## WHAT YOU HAVE TO DO
Find the line containing "Privatumo politika [button] (216, 1452)" in the material below, then please transcribe it and each line after it exactly, without the pictures.
━━━
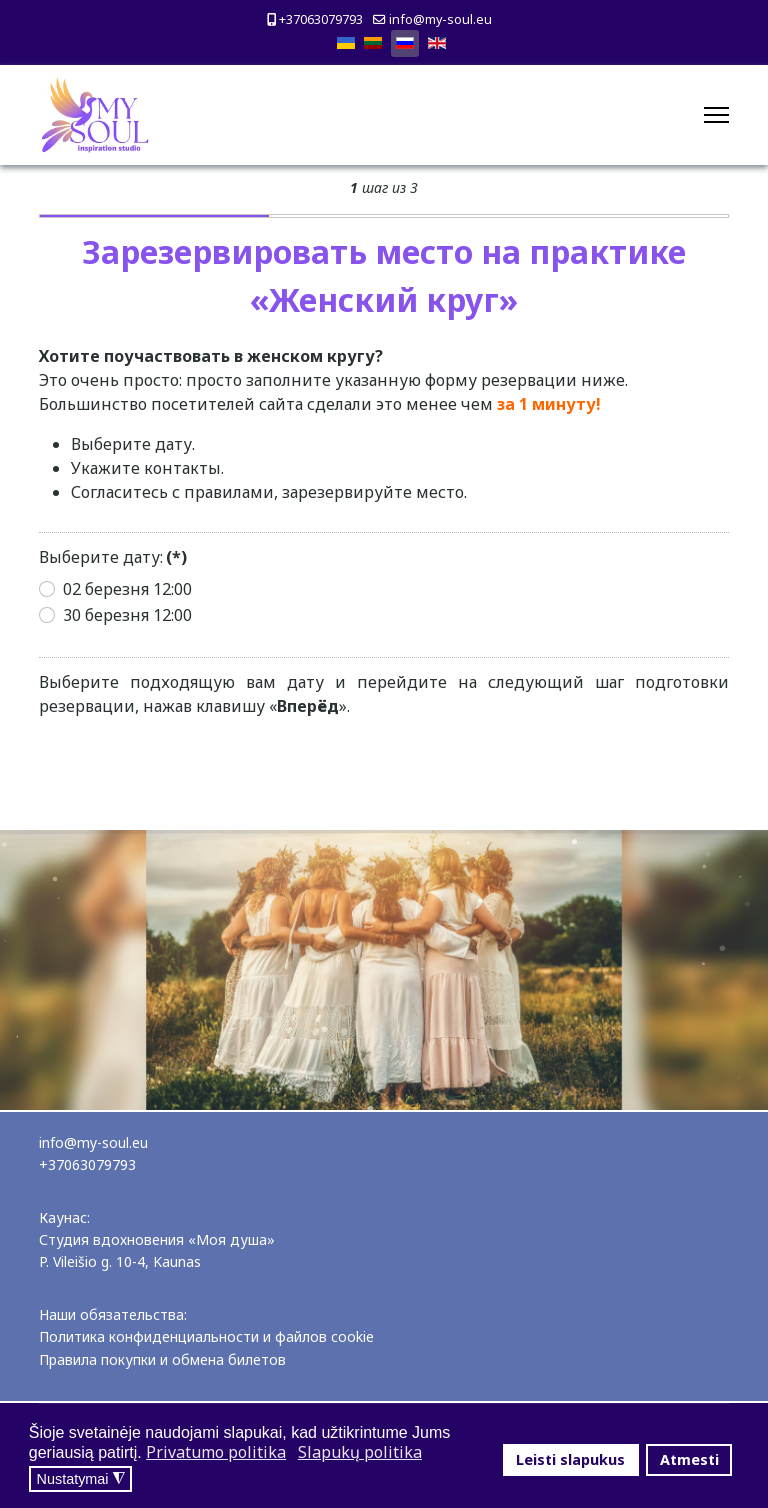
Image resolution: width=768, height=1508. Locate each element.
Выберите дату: (113, 557)
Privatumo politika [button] (216, 1452)
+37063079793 (321, 19)
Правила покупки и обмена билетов (162, 1359)
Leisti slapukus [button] (570, 1459)
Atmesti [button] (689, 1459)
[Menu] (716, 115)
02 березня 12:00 (127, 589)
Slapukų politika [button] (360, 1452)
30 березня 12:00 (127, 615)
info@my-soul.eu (440, 19)
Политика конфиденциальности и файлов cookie (206, 1336)
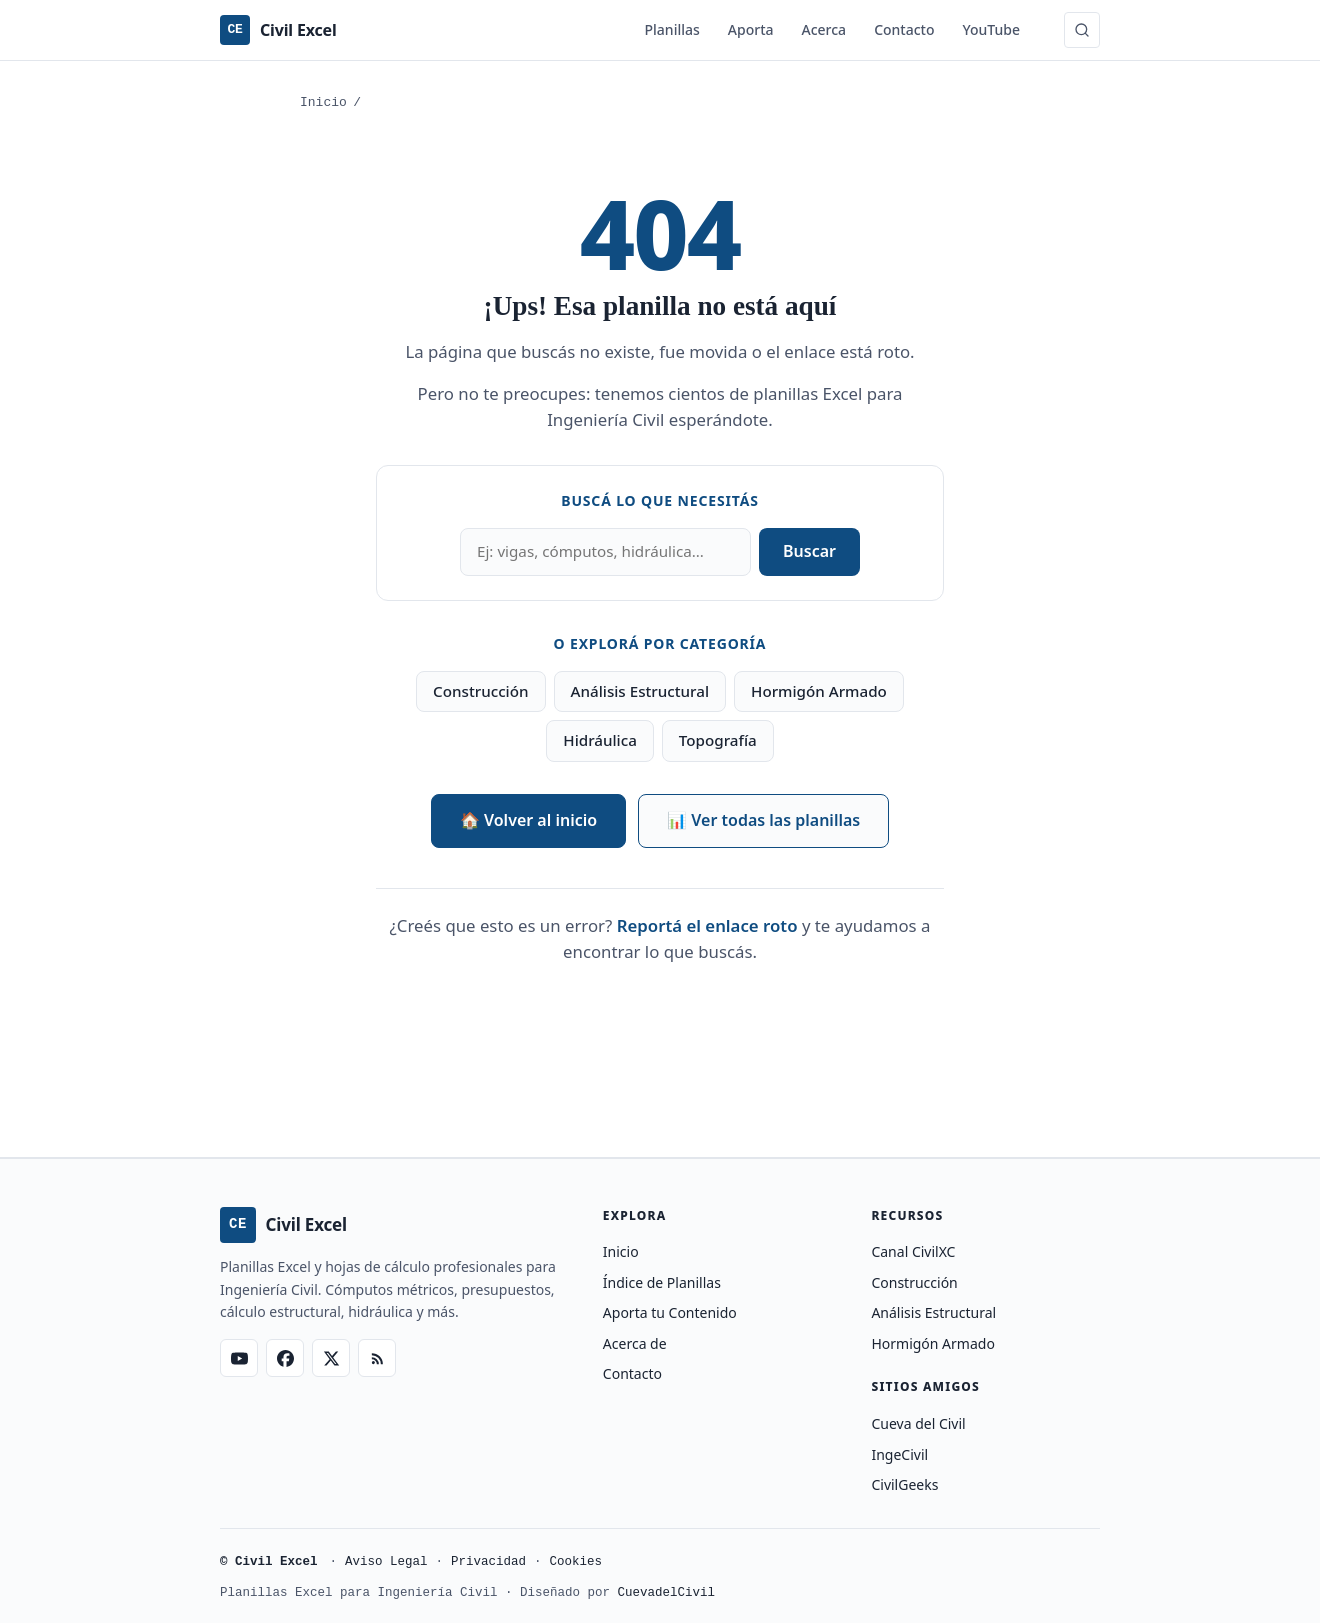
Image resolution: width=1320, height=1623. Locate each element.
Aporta (751, 29)
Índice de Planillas (662, 1282)
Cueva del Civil (918, 1423)
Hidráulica (600, 740)
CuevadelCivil (667, 1593)
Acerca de (635, 1343)
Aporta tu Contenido (670, 1312)
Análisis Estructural (640, 691)
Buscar (809, 551)
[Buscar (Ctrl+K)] (1082, 30)
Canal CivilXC (913, 1251)
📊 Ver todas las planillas (763, 820)
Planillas (672, 29)
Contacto (904, 29)
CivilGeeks (904, 1484)
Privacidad (488, 1562)
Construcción (480, 691)
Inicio (323, 103)
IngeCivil (899, 1454)
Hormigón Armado (819, 691)
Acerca (824, 29)
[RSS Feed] (377, 1358)
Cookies (576, 1562)
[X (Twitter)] (331, 1358)
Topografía (718, 740)
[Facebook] (285, 1358)
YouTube (991, 29)
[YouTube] (239, 1358)
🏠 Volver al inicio (528, 820)
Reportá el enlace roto (707, 925)
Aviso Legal (386, 1562)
━━━
## EXERCISE SOLUTION
Privatumo politika [button] (216, 1452)
+37063079793 (321, 19)
Правила покупки и обмена билетов (162, 1359)
Leisti slapukus [button] (570, 1459)
Atmesti [button] (689, 1459)
[Menu] (716, 115)
02 березня 12:00 (127, 589)
Slapukų politika [button] (360, 1452)
30 березня 12:00 (127, 615)
info@my-soul.eu (440, 19)
Политика конфиденциальности и файлов cookie (206, 1336)
Image resolution: width=1320, height=1623. Locate each element.
Aporta (751, 29)
Índice de Planillas (662, 1282)
Cueva del Civil (918, 1423)
Hidráulica (600, 740)
CuevadelCivil (667, 1593)
Acerca de (635, 1343)
Aporta tu Contenido (670, 1312)
Análisis Estructural (640, 691)
Buscar (809, 551)
[Buscar (Ctrl+K)] (1082, 30)
Canal CivilXC (913, 1251)
📊 Ver todas las planillas (763, 820)
Planillas (672, 29)
Contacto (904, 29)
CivilGeeks (904, 1484)
Privacidad (488, 1562)
Construcción (480, 691)
Inicio (323, 103)
IngeCivil (899, 1454)
Hormigón Armado (819, 691)
Acerca (824, 29)
[RSS Feed] (377, 1358)
Cookies (576, 1562)
[X (Twitter)] (331, 1358)
Topografía (718, 740)
[Facebook] (285, 1358)
YouTube (991, 29)
[YouTube] (239, 1358)
🏠 Volver al inicio (528, 820)
Reportá el enlace roto (707, 925)
Aviso Legal (386, 1562)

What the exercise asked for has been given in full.